The data is to be repeated exactly, with the images removed.
LISTED RECORDS Block Start
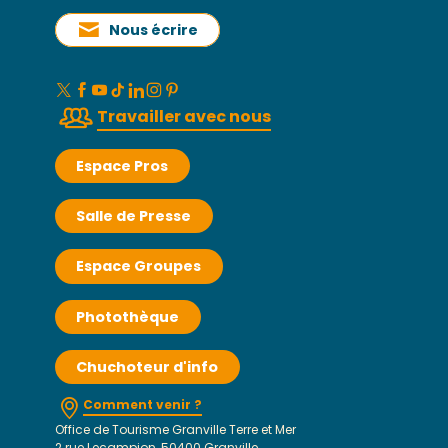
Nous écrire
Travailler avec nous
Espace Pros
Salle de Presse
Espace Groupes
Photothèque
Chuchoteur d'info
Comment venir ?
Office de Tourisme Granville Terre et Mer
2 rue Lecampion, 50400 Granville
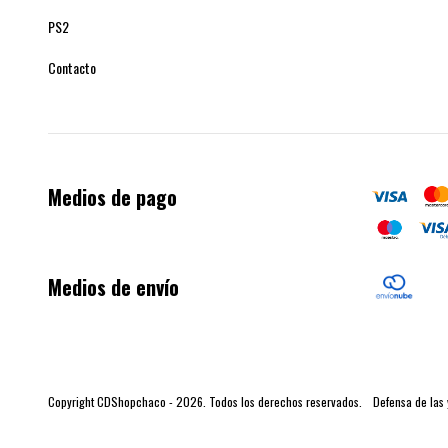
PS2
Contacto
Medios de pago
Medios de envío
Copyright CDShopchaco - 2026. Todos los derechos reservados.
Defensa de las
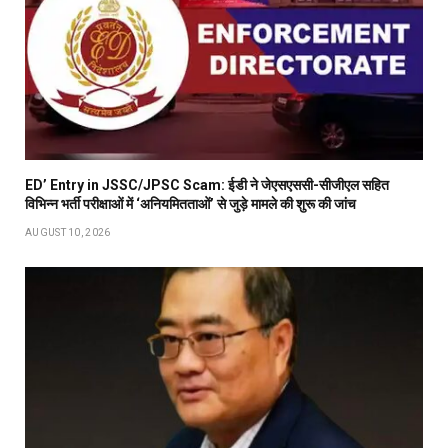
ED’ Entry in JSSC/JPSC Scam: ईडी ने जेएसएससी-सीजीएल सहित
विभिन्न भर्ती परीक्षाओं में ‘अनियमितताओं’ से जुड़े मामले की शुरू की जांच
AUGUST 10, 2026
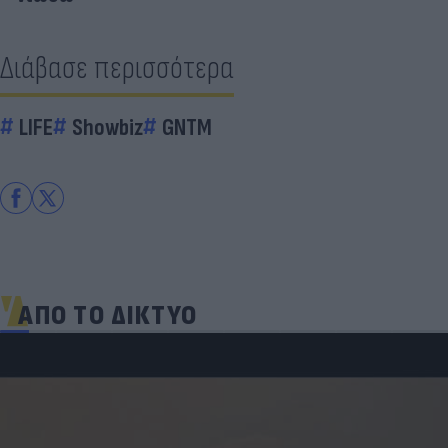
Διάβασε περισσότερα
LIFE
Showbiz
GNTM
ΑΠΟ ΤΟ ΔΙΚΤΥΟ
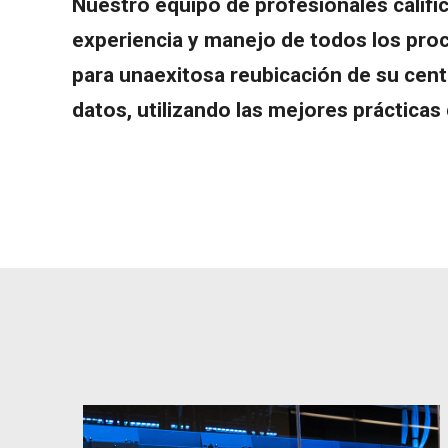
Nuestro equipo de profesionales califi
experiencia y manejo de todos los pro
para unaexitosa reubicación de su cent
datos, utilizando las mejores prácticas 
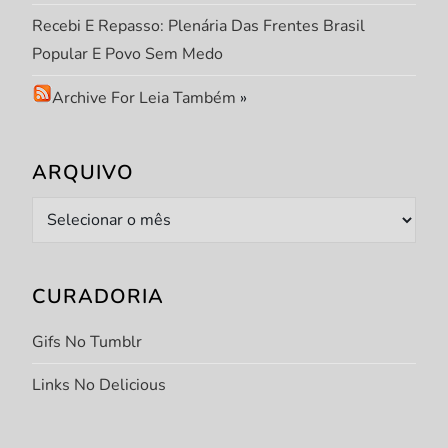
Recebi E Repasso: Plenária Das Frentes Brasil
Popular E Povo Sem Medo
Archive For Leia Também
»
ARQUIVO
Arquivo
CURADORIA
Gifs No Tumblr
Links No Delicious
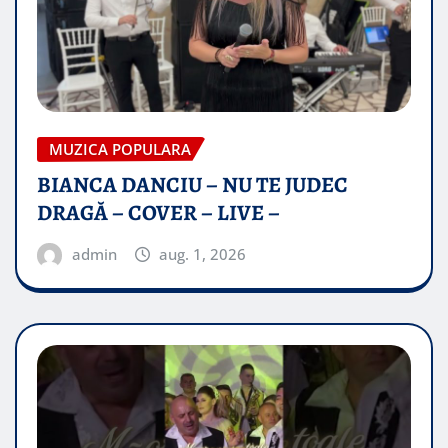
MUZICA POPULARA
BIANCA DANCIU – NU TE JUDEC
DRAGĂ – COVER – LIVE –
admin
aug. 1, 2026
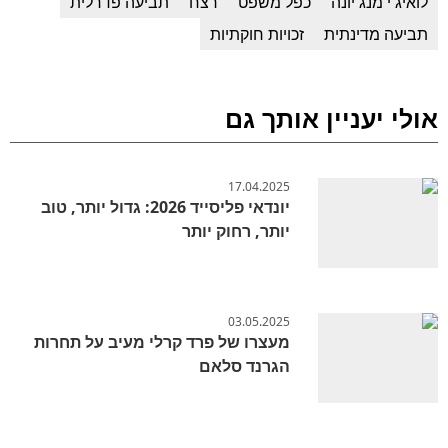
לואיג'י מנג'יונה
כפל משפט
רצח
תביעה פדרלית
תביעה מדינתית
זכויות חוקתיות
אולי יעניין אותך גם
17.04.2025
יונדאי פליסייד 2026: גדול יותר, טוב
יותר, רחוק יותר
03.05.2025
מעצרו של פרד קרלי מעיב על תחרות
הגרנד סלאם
LISTED RECORDS Block End
ANSWER SPACE:
Nous écrire
Travailler avec nous
Espace Pros
Salle de Presse
Espace Groupes
Photothèque
Chuchoteur d'info
Comment venir ?
Office de Tourisme Granville Terre et Mer
2 rue Lecampion, 50400 Granville
PS2
Contacto
Medios de pago
Medios de envío
Copyright CDShopchaco - 2026. Todos los derechos reservados.
Defensa de las
ED’ Entry in JSSC/JPSC Scam: ईडी ने जेएसएससी-सीजीएल सहित
विभिन्न भर्ती परीक्षाओं में ‘अनियमितताओं’ से जुड़े मामले की शुरू की जांच
AUGUST 10, 2026
Διάβασε περισσότερα
LIFE
Showbiz
GNTM
ΑΠΟ ΤΟ ΔΙΚΤΥΟ
Nuestro equipo de profesionales califi
experiencia y manejo de todos los pro
para unaexitosa reubicación de su cent
datos, utilizando las mejores prácticas 
Recebi E Repasso: Plenária Das Frentes Brasil
Popular E Povo Sem Medo
Archive For Leia Também
»
ARQUIVO
Arquivo
CURADORIA
Gifs No Tumblr
Links No Delicious
MUZICA POPULARA
BIANCA DANCIU – NU TE JUDEC
DRAGĂ – COVER – LIVE –
admin
aug. 1, 2026
לואיג'י מנג'יונה
כפל משפט
רצח
תביעה פדרלית
תביעה מדינתית
זכויות חוקתיות
אולי יעניין אותך גם
17.04.2025
יונדאי פליסייד 2026: גדול יותר, טוב
יותר, רחוק יותר
03.05.2025
מעצרו של פרד קרלי מעיב על תחרות
הגרנד סלאם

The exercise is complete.